**PROBLEM TO SOLVE:**
Copy each line that includes the string "Delhi" from the material into your answer.

**GIVEN RECORDS:**
=== Begin Enclosure ===

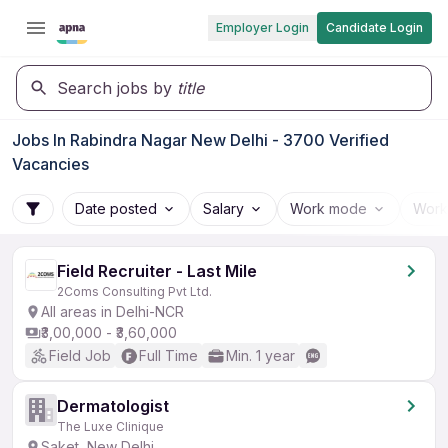
Employer Login
Candidate Login
Search jobs by
title
Jobs In Rabindra Nagar New Delhi - 3700 Verified
Vacancies
Date posted
Salary
Work mode
Work
Field Recruiter - Last Mile
2Coms Consulting Pvt Ltd.
All areas in Delhi-NCR
₹3,00,000 - ₹3,60,000
Field Job
Full Time
Min. 1 year
Dermatologist
The Luxe Clinique
Saket, New Delhi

=== End Enclosure ===

**YOUR RESPONSE:**
Jobs In Rabindra Nagar New Delhi - 3700 Verified
All areas in Delhi-NCR
Saket, New Delhi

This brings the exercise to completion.